• _Required work_
What this exercise needs is every entry restated as written, with no pictures.

(Extracted page text data)
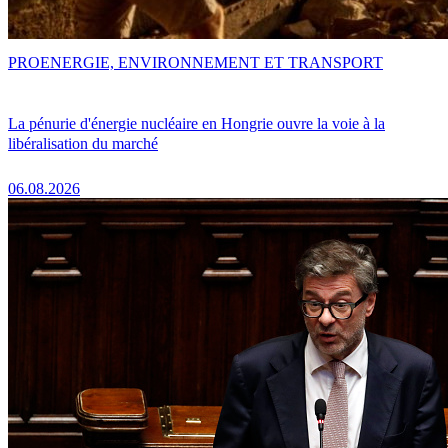
PRO
ENERGIE, ENVIRONNEMENT ET TRANSPORT
La pénurie d'énergie nucléaire en Hongrie ouvre la voie à la
libéralisation du marché
06.08.2026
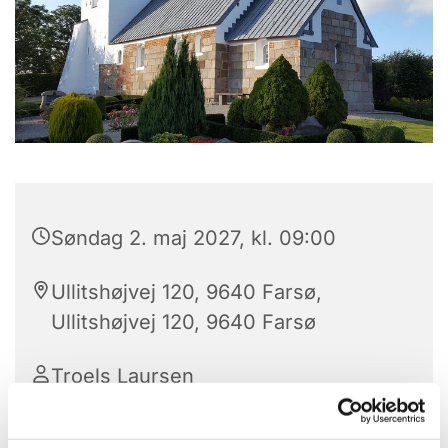
Søndag 2. maj 2027, kl. 09:00
Ullitshøjvej 120, 9640 Farsø,
Ullitshøjvej 120, 9640 Farsø
Troels Laursen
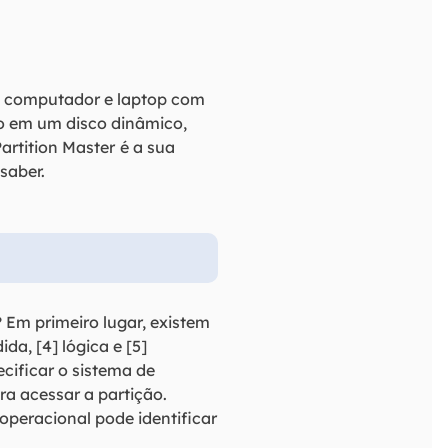
m computador e laptop com
ão em um disco dinâmico,
artition Master
é a sua
saber.
? Em primeiro lugar, existem
ida, [4] lógica e [5]
cificar o sistema de
a acessar a partição.
operacional pode identificar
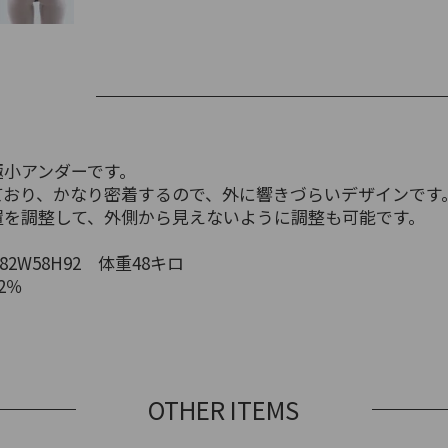
極小アンダーです。
ており、かなり密着するので、外に響きづらいデザインです
置を調整して、外側から見えないように調整も可能です。
2W58H92 体重48キロ
2％
OTHER ITEMS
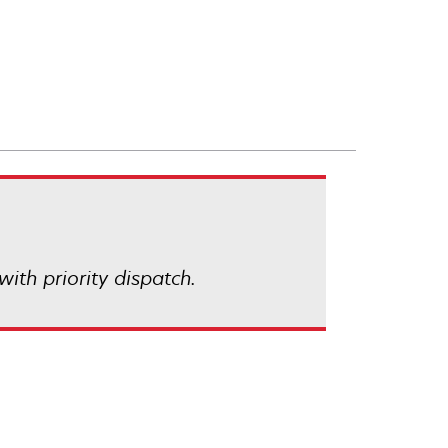
with priority dispatch.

• _Expected answer_
PRO
ENERGIE, ENVIRONNEMENT ET TRANSPORT
La pénurie d'énergie nucléaire en Hongrie ouvre la voie à la
libéralisation du marché
06.08.2026
Søndag 2. maj 2027, kl. 09:00
Ullitshøjvej 120, 9640 Farsø,
Ullitshøjvej 120, 9640 Farsø
Troels Laursen
m computador e laptop com
ão em um disco dinâmico,
artition Master
é a sua
saber.
? Em primeiro lugar, existem
ida, [4] lógica e [5]
cificar o sistema de
a acessar a partição.
operacional pode identificar
極小アンダーです。
ており、かなり密着するので、外に響きづらいデザインです
置を調整して、外側から見えないように調整も可能です。
2W58H92 体重48キロ
2％
OTHER ITEMS
with priority dispatch.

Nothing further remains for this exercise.